- Education: North Central College
- Occupations: Writer, motivational speaker
- Known for: Books, eating disorders education
- Website: jenamorrow.blogspot.com

= Jena Morrow =

American author and activist

Jena Morrow is an American author and activist known for promoting education of eating disorders and body image issues. Morrow is further notable for combining eating disorder recognition with Christianity and for promoting the faith aspects of recovery.

==Literature==

Morrow's first book Hollow: An Unpolished Tale was released April 21, 2010. In Hollow, she recounts her three-decade long battle with an eating disorder and her coping mechanisms. A central theme of the memoir is her positive relationship with Christianity in relation to her eating disorder and body image issues.

Her second book Hope for the Hollow: A Thirty-Day Inside-Out Makeover for Women Recovering from Eating Disorders was released three years later on June 28, 2013. Hope for the Hollow is a collection of thirty Christian devotionals used to battle eating disordered behaviors.

Morrow has also published two collections of Christian devotional poetry, titled Verses from a Yielded Vessel and Reflections of Grace.

She has been quoted at length in June Hunt's book How to Defeat Harmful Habits: Freedom from Six Addictive Behaviors.
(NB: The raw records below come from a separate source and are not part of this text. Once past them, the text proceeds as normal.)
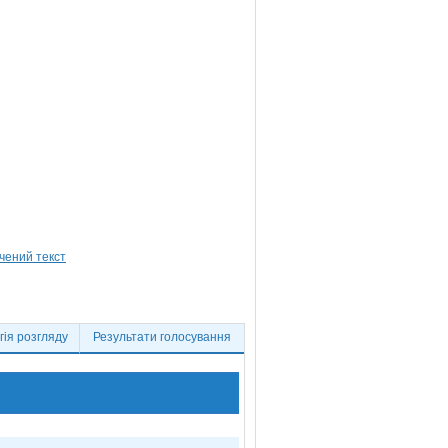
ія розгляду
Результати голосування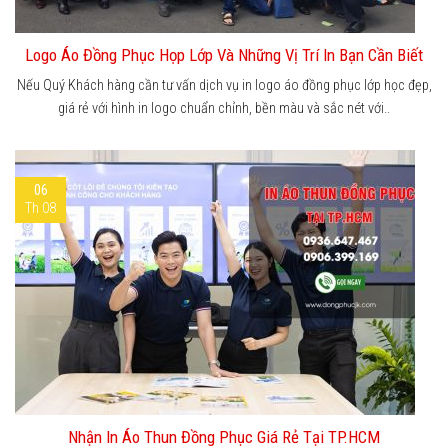
Logo Áo Đồng Phục Họp Lớp Và Những Vị Trí In Bạn Cần Biết
Nếu Quý Khách hàng cần tư vấn dịch vụ in logo áo đồng phục lớp học đẹp,
giá rẻ với hình in logo chuẩn chỉnh, bền màu và sắc nét với..
06
Th 08
Nhận In Áo Thun Đồng Phục Giá Rẻ Tại TP.HCM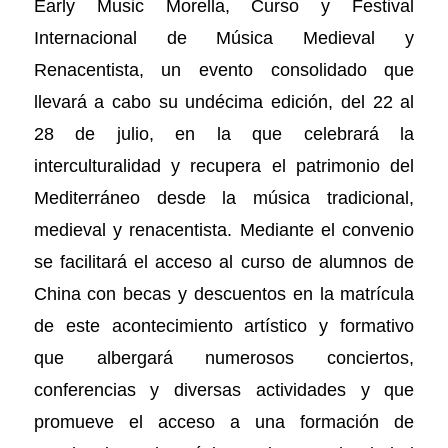
Early Music Morella, Curso y Festival
Internacional de Música Medieval y
Renacentista, un evento consolidado que
llevará a cabo su undécima edición, del 22 al
28 de julio, en la que celebrará la
interculturalidad y recupera el patrimonio del
Mediterráneo desde la música tradicional,
medieval y renacentista. Mediante el convenio
se facilitará el acceso al curso de alumnos de
China con becas y descuentos en la matrícula
de este acontecimiento artístico y formativo
que albergará numerosos conciertos,
conferencias y diversas actividades y que
promueve el acceso a una formación de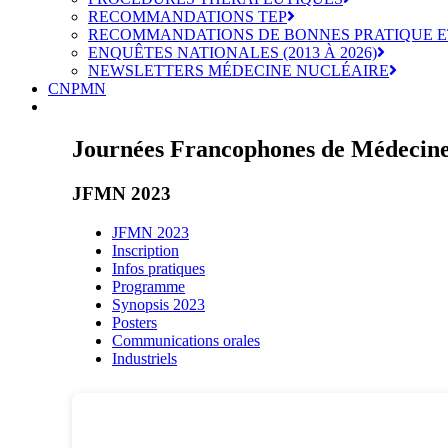
RECOMMANDATIONS TEP
RECOMMANDATIONS DE BONNES PRATIQUE E
ENQUÊTES NATIONALES (2013 À 2026)
NEWSLETTERS MÉDECINE NUCLÉAIRE
CNPMN
Journées Francophones de Médecine
JFMN 2023
JFMN 2023
Inscription
Infos pratiques
Programme
Synopsis 2023
Posters
Communications orales
Industriels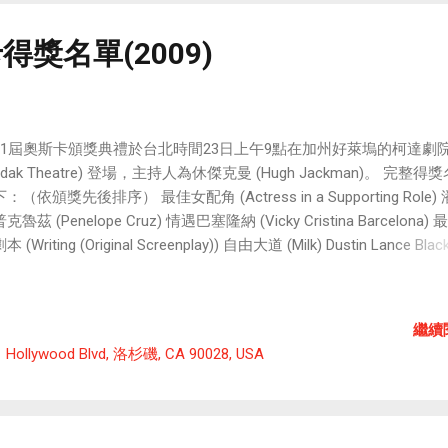
在300多年的辦學歷史中，最成功的不是培養了8位美國總統，不是
是讓每塊金子在哈佛閃光。我們真誠地期盼素質教育方針得到更好地
得獎名單(2009)
那樣讓自己的閃光點展現出來，從小就成長為具有獨立思考、開拓
種各樣的「金牌」。 來源： 2009/2/23 中國徐州網-徐州日報
81屆奧斯卡頒獎典禮於台北時間23日上午9點在加州好萊塢的柯達劇
odak Theatre) 登場，主持人為休傑克曼 (Hugh Jackman)。 完整得
：（依頒獎先後排序） 最佳女配角 (Actress in a Supporting Role)
克魯茲 (Penelope Cruz) 情遇巴塞隆納 (Vicky Cristina Barcelona)
 (Writing (Original Screenplay)) 自由大道 (Milk) Dustin Lance Bla
劇本 (Writing (Adapted Screenplay)) 貧民百萬富翁 (Slumdog Milliona
mon Beaufoy 最佳動畫片 (Animated Feature Film) 瓦力 (Wall-E) Andr
anton 最佳動畫短片 (Short Film (Animated)) 回憶積木之屋 (La Maison
繼續
tits Cubes) Kunio Kato 最佳藝術指導 (Art Direction) 班傑明的奇幻旅
1 Hollywood Blvd, 洛杉磯, CA 90028, USA
e Curious Case of Benjamin Button) Donald Graham Burt (Art Directi
ctor J. Zolfo (Set Decoration) 最佳服裝 (Costume Design) 浮華一世情
chess) Michael O'Connor 最佳化妝 (Makeup) 班傑明的奇幻旅程 (The
ious Case of Benjamin Button) Greg Cannom 最佳攝影 (Cinematogr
Hunt's book looks at overeating, alcohol and drug abuse, sexual addiction, codependency, anorexia, and bulimia and more from a Christian counseling perspective.

==In other media==

Morrow also is a popular commentator on eating disordered topics, writing op-ed pieces for magazines and blogs and giving interviews on the radio.

She travels the United States speaking to groups about eating disorders and how detrimental they are in people's lives.

==Personal life==

Morrow attended North Central College in Naperville, Illinois.